▶ Work item: Copy word for word the lines from the start of the records through the line that contains "Selma var uppsatt", both included.

▶ Records to process:
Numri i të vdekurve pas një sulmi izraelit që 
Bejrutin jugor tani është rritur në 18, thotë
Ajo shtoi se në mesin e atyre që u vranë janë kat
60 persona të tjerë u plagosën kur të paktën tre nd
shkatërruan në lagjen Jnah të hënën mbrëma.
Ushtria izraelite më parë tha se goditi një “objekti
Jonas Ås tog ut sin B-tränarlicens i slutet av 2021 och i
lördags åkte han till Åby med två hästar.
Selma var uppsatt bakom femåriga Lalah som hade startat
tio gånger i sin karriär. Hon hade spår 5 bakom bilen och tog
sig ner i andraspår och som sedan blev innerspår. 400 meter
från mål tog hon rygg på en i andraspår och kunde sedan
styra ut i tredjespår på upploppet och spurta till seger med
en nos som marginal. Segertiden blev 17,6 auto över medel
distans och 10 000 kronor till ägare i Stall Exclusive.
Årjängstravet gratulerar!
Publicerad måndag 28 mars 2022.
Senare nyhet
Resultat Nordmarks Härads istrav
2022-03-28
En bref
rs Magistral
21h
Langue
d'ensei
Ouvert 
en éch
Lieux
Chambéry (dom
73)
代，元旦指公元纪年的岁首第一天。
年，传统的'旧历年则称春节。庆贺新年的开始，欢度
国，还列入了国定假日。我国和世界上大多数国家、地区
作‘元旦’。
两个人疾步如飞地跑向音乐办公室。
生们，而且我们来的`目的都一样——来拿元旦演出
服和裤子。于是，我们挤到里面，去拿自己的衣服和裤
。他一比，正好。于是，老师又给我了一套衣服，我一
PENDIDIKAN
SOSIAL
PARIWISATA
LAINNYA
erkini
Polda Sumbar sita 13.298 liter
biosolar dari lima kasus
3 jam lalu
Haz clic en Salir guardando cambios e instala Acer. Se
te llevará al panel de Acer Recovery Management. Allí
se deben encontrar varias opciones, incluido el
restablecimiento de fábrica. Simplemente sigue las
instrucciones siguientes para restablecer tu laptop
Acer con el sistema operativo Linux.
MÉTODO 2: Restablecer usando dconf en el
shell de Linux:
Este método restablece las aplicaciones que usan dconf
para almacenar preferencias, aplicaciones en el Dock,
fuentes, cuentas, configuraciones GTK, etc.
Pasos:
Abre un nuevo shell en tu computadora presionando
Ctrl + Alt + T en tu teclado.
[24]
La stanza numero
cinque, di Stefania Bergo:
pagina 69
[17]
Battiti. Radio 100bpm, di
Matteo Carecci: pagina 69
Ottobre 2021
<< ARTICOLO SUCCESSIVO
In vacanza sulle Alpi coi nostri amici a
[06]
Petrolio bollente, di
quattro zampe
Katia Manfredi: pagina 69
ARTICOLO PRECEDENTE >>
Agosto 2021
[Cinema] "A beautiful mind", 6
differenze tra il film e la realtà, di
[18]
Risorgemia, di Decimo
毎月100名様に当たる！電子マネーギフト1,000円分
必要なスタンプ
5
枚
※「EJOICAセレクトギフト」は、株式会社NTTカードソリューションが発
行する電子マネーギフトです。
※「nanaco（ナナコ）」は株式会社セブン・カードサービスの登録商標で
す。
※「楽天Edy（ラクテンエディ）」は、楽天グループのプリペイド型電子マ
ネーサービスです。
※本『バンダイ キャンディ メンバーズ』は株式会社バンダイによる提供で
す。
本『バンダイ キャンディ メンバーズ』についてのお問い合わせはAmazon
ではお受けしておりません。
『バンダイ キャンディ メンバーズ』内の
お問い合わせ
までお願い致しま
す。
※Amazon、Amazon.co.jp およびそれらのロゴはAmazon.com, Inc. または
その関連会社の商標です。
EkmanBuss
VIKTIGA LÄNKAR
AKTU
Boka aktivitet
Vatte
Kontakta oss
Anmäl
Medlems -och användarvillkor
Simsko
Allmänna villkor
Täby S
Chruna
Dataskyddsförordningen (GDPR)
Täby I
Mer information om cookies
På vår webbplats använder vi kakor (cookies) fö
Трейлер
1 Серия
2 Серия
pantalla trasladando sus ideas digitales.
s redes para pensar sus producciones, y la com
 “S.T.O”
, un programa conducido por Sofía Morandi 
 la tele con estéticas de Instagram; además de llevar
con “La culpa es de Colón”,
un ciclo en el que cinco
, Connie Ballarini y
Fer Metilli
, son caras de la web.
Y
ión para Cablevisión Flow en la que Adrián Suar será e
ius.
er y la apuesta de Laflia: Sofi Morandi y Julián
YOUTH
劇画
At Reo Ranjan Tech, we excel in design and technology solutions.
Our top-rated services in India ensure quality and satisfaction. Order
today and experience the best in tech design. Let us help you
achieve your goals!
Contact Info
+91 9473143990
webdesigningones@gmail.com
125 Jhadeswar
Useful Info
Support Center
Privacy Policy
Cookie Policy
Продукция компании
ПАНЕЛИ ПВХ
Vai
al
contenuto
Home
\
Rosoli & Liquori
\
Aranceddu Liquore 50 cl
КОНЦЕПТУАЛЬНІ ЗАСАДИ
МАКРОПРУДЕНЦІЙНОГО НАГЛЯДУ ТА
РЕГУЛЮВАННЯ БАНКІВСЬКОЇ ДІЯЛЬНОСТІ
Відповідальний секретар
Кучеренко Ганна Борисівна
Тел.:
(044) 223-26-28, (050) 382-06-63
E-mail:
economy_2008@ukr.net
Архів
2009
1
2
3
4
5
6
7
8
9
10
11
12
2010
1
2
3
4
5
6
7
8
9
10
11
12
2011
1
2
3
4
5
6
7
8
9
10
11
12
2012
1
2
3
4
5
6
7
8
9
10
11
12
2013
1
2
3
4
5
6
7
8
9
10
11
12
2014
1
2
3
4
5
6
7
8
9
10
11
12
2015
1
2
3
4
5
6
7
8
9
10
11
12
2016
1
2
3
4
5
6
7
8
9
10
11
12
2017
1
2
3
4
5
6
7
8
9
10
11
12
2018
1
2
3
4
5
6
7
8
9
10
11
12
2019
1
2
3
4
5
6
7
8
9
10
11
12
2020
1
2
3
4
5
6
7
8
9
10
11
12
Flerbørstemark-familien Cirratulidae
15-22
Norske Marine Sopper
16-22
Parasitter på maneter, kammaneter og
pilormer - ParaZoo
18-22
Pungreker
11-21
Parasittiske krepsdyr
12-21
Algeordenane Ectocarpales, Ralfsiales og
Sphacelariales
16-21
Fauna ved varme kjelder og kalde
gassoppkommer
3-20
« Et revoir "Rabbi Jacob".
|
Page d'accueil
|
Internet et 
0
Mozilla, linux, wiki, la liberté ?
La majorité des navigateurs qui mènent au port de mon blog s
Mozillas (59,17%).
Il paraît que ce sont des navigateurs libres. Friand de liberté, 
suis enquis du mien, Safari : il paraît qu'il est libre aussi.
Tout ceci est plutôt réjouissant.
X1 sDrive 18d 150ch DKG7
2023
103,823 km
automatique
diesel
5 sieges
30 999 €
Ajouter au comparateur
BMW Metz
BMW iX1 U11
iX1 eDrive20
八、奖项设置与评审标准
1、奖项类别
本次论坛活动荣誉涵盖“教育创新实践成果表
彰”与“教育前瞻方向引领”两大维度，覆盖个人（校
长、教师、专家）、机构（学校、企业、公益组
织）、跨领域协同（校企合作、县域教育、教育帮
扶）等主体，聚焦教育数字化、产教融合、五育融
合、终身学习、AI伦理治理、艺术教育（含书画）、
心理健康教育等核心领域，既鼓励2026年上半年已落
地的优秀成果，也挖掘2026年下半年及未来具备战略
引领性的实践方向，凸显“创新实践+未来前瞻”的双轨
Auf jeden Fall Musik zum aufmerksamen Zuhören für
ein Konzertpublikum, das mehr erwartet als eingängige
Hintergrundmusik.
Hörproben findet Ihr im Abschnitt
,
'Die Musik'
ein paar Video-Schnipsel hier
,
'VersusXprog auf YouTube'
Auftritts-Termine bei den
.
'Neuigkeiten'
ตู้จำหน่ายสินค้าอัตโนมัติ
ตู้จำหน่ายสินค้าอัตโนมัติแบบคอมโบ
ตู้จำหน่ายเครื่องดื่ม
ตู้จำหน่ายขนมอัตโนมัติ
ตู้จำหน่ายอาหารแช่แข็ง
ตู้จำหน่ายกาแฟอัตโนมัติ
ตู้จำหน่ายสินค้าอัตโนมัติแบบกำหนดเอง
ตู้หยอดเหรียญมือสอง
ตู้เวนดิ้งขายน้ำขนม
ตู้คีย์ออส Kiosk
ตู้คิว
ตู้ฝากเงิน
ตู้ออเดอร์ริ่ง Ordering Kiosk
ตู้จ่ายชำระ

▶ Task answer:
Numri i të vdekurve pas një sulmi izraelit që 
Bejrutin jugor tani është rritur në 18, thotë
Ajo shtoi se në mesin e atyre që u vranë janë kat
60 persona të tjerë u plagosën kur të paktën tre nd
shkatërruan në lagjen Jnah të hënën mbrëma.
Ushtria izraelite më parë tha se goditi një “objekti
Jonas Ås tog ut sin B-tränarlicens i slutet av 2021 och i
lördags åkte han till Åby med två hästar.
Selma var uppsatt bakom femåriga Lalah som hade startat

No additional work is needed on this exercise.